*** Opening of Available data ***
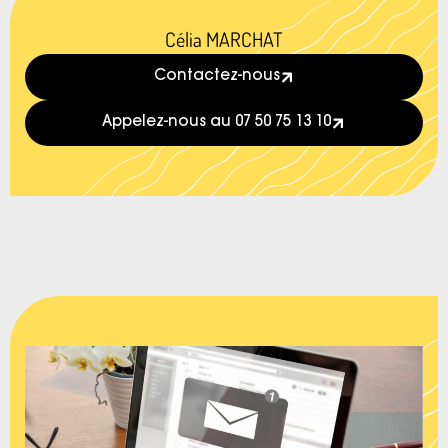
Célia MARCHAT
Contactez-nous
Appelez-nous au 07 50 75 13 10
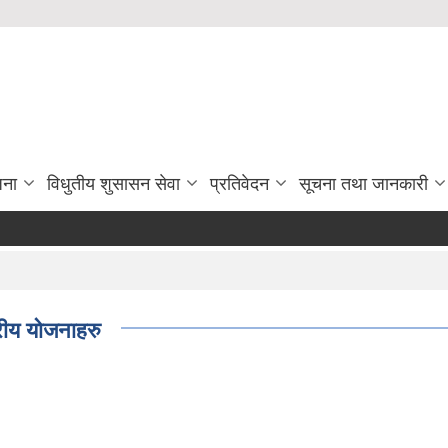
जना
विधुतीय शुसासन सेवा
प्रतिवेदन
सूचना तथा जानकारी
ीय योजनाहरु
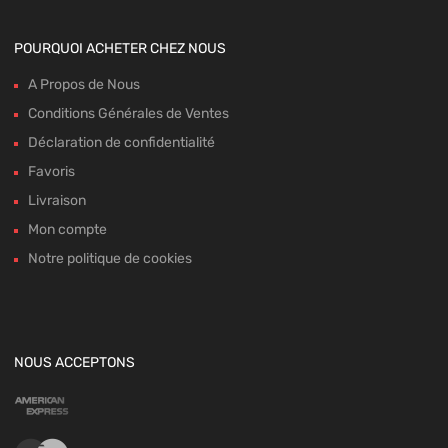
POURQUOI ACHETER CHEZ NOUS
A Propos de Nous
Conditions Générales de Ventes
Déclaration de confidentialité
Favoris
Livraison
Mon compte
Notre politique de cookies
NOUS ACCEPTONS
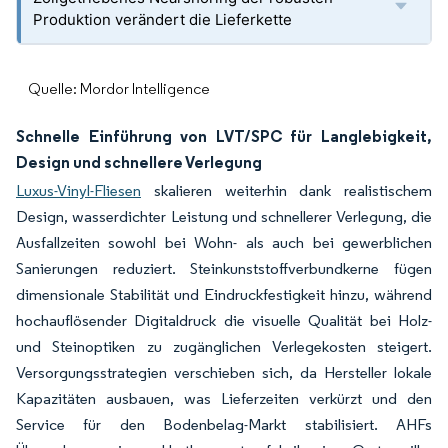
Produktion verändert die Lieferkette
Quelle: Mordor Intelligence
Schnelle Einführung von LVT/SPC für Langlebigkeit,
Design und schnellere Verlegung
Luxus-Vinyl-Fliesen
skalieren weiterhin dank realistischem
Design, wasserdichter Leistung und schnellerer Verlegung, die
Ausfallzeiten sowohl bei Wohn- als auch bei gewerblichen
Sanierungen reduziert. Steinkunststoffverbundkerne fügen
dimensionale Stabilität und Eindruckfestigkeit hinzu, während
hochauflösender Digitaldruck die visuelle Qualität bei Holz-
und Steinoptiken zu zugänglichen Verlegekosten steigert.
Versorgungsstrategien verschieben sich, da Hersteller lokale
Kapazitäten ausbauen, was Lieferzeiten verkürzt und den
Service für den Bodenbelag-Markt stabilisiert. AHFs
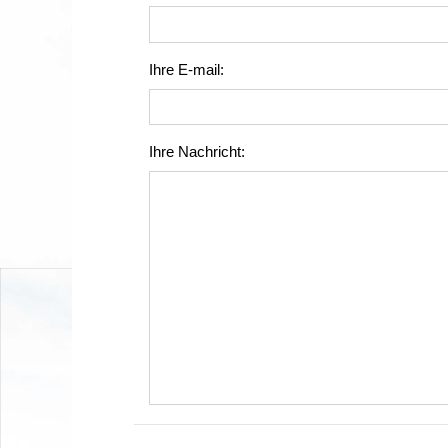
Ihre E-mail:
Ihre Nachricht:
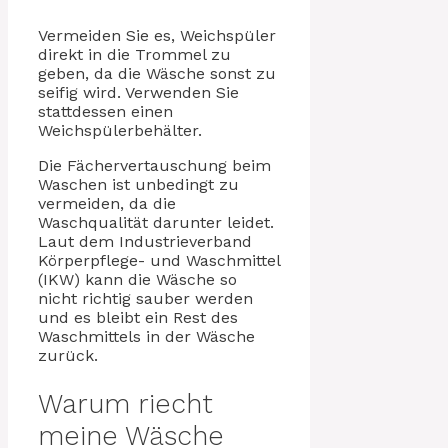
Vermeiden Sie es, Weichspüler
direkt in die Trommel zu
geben, da die Wäsche sonst zu
seifig wird. Verwenden Sie
stattdessen einen
Weichspülerbehälter.
Die Fächervertauschung beim
Waschen ist unbedingt zu
vermeiden, da die
Waschqualität darunter leidet.
Laut dem Industrieverband
Körperpflege- und Waschmittel
(IKW) kann die Wäsche so
nicht richtig sauber werden
und es bleibt ein Rest des
Waschmittels in der Wäsche
zurück.
Warum riecht
meine Wäsche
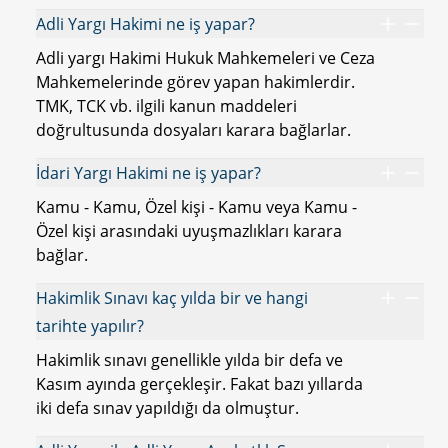
Adli Yargı Hakimi ne iş yapar?
Adli yargı Hakimi Hukuk Mahkemeleri ve Ceza
Mahkemelerinde görev yapan hakimlerdir.
TMK, TCK vb. ilgili kanun maddeleri
doğrultusunda dosyaları karara bağlarlar.
İdari Yargı Hakimi ne iş yapar?
Kamu - Kamu, Özel kişi - Kamu veya Kamu -
Özel kişi arasındaki uyuşmazlıkları karara
bağlar.
Hakimlik Sınavı kaç yılda bir ve hangi
tarihte yapılır?
Hakimlik sınavı genellikle yılda bir defa ve
Kasım ayında gerçekleşir. Fakat bazı yıllarda
iki defa sınav yapıldığı da olmuştur.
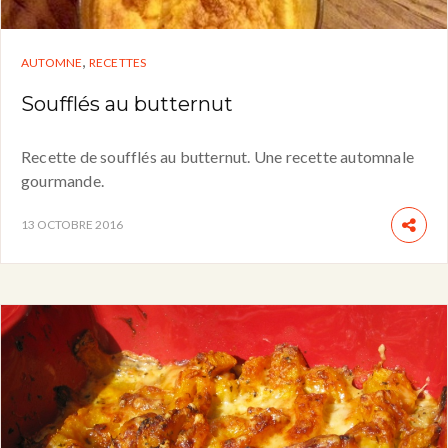
,
AUTOMNE
RECETTES
Soufflés au butternut
Recette de soufflés au butternut. Une recette automnale
gourmande.
13 OCTOBRE 2016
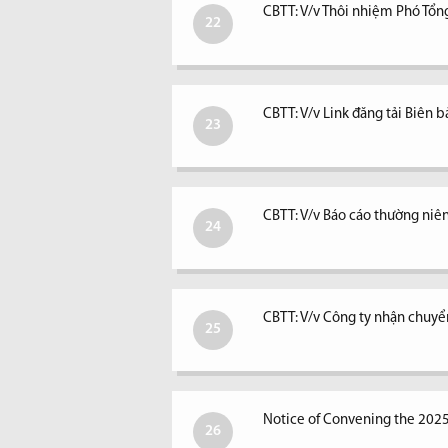
CBTT: V/v Thôi nhiệm Phó Tổ
22
CBTT: V/v Link đăng tải Biê
23
CBTT: V/v Báo cáo thường ni
24
CBTT: V/v Công ty nhận chuyể
25
Notice of Convening the 202
26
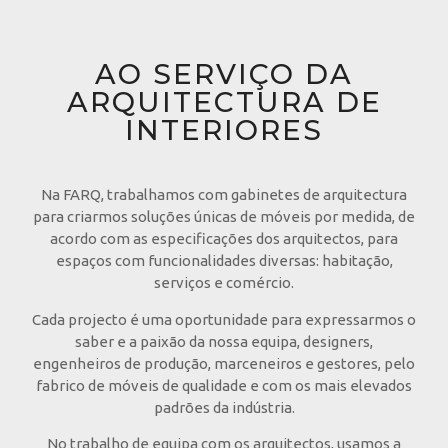
AO SERVIÇO DA
ARQUITECTURA DE
INTERIORES
Na FARQ, trabalhamos com gabinetes de arquitectura
para criarmos soluções únicas de móveis por medida, de
acordo com as especificações dos arquitectos, para
espaços com funcionalidades diversas: habitação,
serviços e comércio.
Cada projecto é uma oportunidade para expressarmos o
saber e a paixão da nossa equipa, designers,
engenheiros de produção, marceneiros e gestores, pelo
fabrico de móveis de qualidade e com os mais elevados
padrões da indústria.
No trabalho de equipa com os arquitectos, usamos a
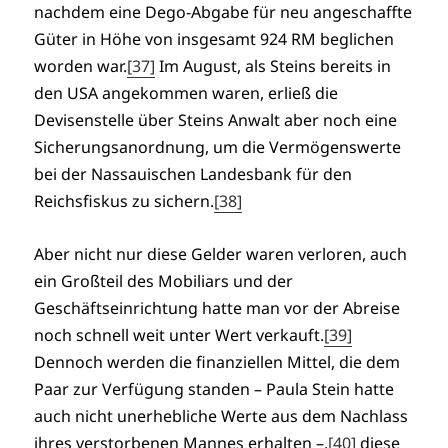
nachdem eine Dego-Abgabe für neu angeschaffte
Güter in Höhe von insgesamt 924 RM beglichen
worden war.
[37]
Im August, als Steins bereits in
den USA angekommen waren, erließ die
Devisenstelle über Steins Anwalt aber noch eine
Sicherungsanordnung, um die Vermögenswerte
bei der Nassauischen Landesbank für den
Reichsfiskus zu sichern.
[38]
Aber nicht nur diese Gelder waren verloren, auch
ein Großteil des Mobiliars und der
Geschäftseinrichtung hatte man vor der Abreise
noch schnell weit unter Wert verkauft.
[39]
Dennoch werden die finanziellen Mittel, die dem
Paar zur Verfügung standen – Paula Stein hatte
auch nicht unerhebliche Werte aus dem Nachlass
ihres verstorbenen Mannes erhalten –,
[40]
diese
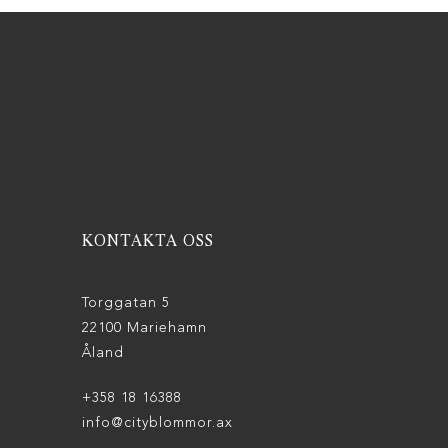
KONTAKTA OSS
Torggatan 5
22100 Mariehamn
Åland
+358 18 16388
info@cityblommor.ax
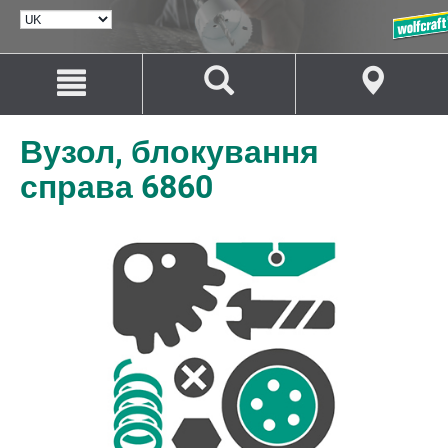
ВИБРАТИ
МОВУ
Перейти
Перейти
до
до
змісту
навігації
Вузол, блокування
справа 6860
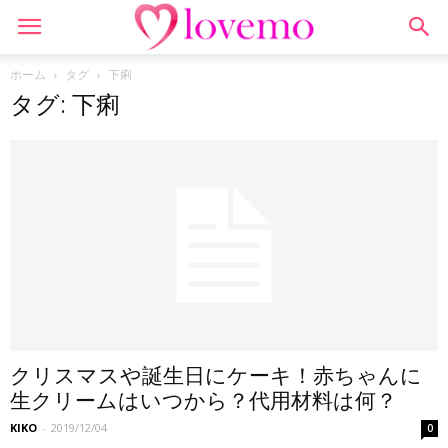
ホーム
タグ
下痢
タグ: 下痢
クリスマスや誕生日にケーキ！赤ちゃんに
生クリームはいつから？代用材料は何？
KIKO
-
2019/12/04
0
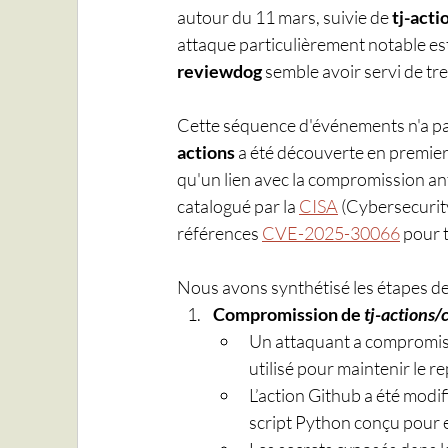
autour du 11 mars, suivie de 
tj-acti
attaque particulièrement notable est
reviewdog
 semble avoir servi de tr
Cette séquence d'événements n'a pa
actions
 a été découverte en premier
qu'un lien avec la compromission an
catalogué par la 
CISA
 (Cybersecurit
références 
CVE-2025-30066
 pour t
Nous avons synthétisé les étapes de
Compromission de 
tj-actions/
Un attaquant a compromis 
utilisé pour maintenir le r
L’action Github a été modi
script Python conçu pour 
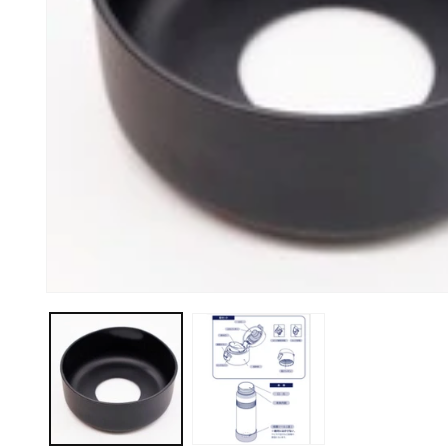
モ
ー
ダ
ル
で
メ
デ
ィ
ア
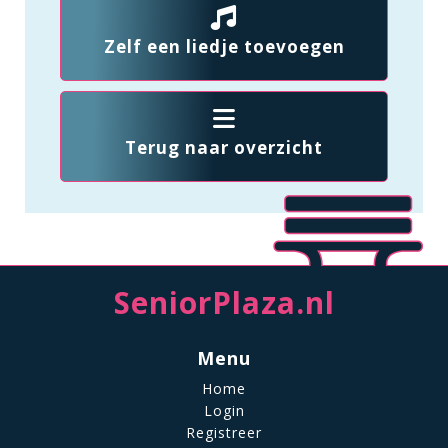
Zelf een liedje toevoegen
Terug naar overzicht
SeniorPlaza.nl
Menu
Home
Login
Registreer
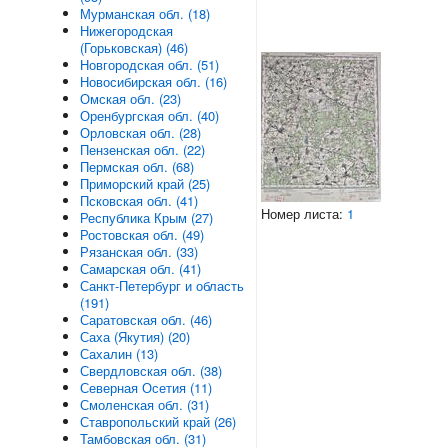
Мурманская обл. (18)
Нижегородская
(Горьковская) (46)
Новгородская обл. (51)
Новосибирская обл. (16)
Омская обл. (23)
Оренбургская обл. (40)
Орловская обл. (28)
Пензенская обл. (22)
Пермская обл. (68)
Приморский край (25)
Псковская обл. (41)
Номер листа:
1
Республика Крым (27)
Ростовская обл. (49)
Рязанская обл. (33)
Самарская обл. (41)
Санкт-Петербург и область
(191)
Саратовская обл. (46)
Саха (Якутия) (20)
Сахалин (13)
Свердловская обл. (38)
Северная Осетия (11)
Смоленская обл. (31)
Ставропольский край (26)
Тамбовская обл. (31)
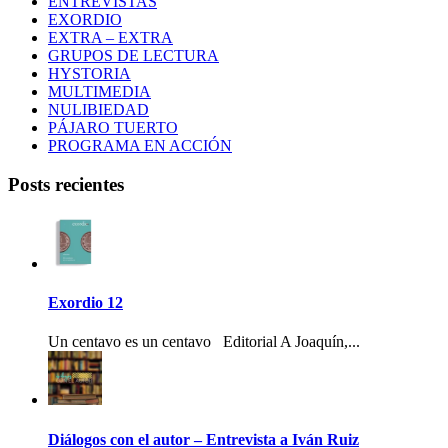
ENTREVISTAS
EXORDIO
EXTRA – EXTRA
GRUPOS DE LECTURA
HYSTORIA
MULTIMEDIA
NULIBIEDAD
PÁJARO TUERTO
PROGRAMA EN ACCIÓN
Posts recientes
Exordio 12
Un centavo es un centavo Editorial A Joaquín,...
Diálogos con el autor – Entrevista a Iván Ruiz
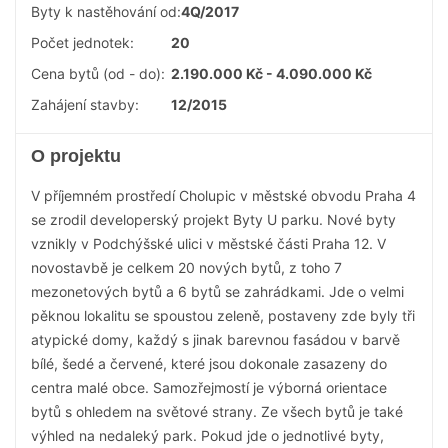
Byty k nastěhování od:
4Q/2017
Počet jednotek:
20
Cena bytů (od - do):
2.190.000 Kč - 4.090.000 Kč
Zahájení stavby:
12/2015
O projektu
V příjemném prostředí Cholupic v městské obvodu Praha 4
se zrodil developerský projekt Byty U parku. Nové byty
vznikly v Podchýšské ulici v městské části Praha 12. V
novostavbě je celkem 20 nových bytů, z toho 7
mezonetových bytů a 6 bytů se zahrádkami. Jde o velmi
pěknou lokalitu se spoustou zeleně, postaveny zde byly tři
atypické domy, každý s jinak barevnou fasádou v barvě
bílé, šedé a červené, které jsou dokonale zasazeny do
centra malé obce. Samozřejmostí je výborná orientace
bytů s ohledem na světové strany. Ze všech bytů je také
výhled na nedaleký park. Pokud jde o jednotlivé byty,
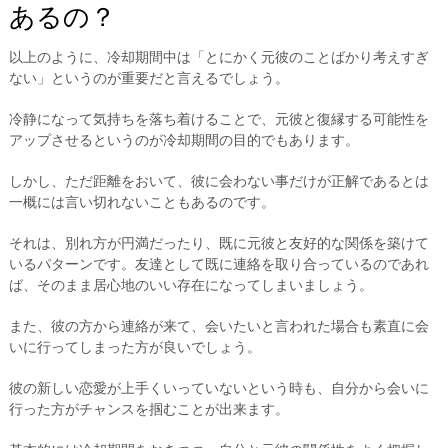
あるの？
以上のように、冷却期間中は「とにかく元彼のことばかり考えすぎ
ない」というのが重要だと言えるでしょう。
冷静になって気持ちを落ち着けることで、元彼と復縁する可能性を
アップさせるというのが冷却期間の目的でもあります。
しかし、ただ距離をおいて、彼に会わない事だけが正解であるとは
一概には言い切れないこともあるのです。
それは、別れ方が円満だったり、既に元彼と友好的な関係を築けて
いるパターンです。友達として既に連絡を取り合っているのであれ
ば、そのまま居心地のいい存在になってしまいましょう。
また、彼の方から連絡が来て、会いたいと言われた場合も素直に会
いに行ってしまった方が良いでしょう。
彼の新しい恋愛が上手くいっていないという時も、自分から会いに
行った方がチャンスを掴むことが出来ます。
*** Close of Available data ***
Reproduce only the lines running from the beginning of the entries above to the line holding "Produktion verändert die Lieferkette", inclusive. Pictures stay out of the copy.

Célia MARCHAT
Contactez-nous
Appelez-nous au 07 50 75 13 10
जना
विधुतीय शुसासन सेवा
प्रतिवेदन
सूचना तथा जानकारी
ीय योजनाहरु
POURQUOI ACHETER CHEZ NOUS
A Propos de Nous
Conditions Générales de Ventes
Déclaration de confidentialité
Favoris
Livraison
Mon compte
Notre politique de cookies
NOUS ACCEPTONS
Produktion verändert die Lieferkette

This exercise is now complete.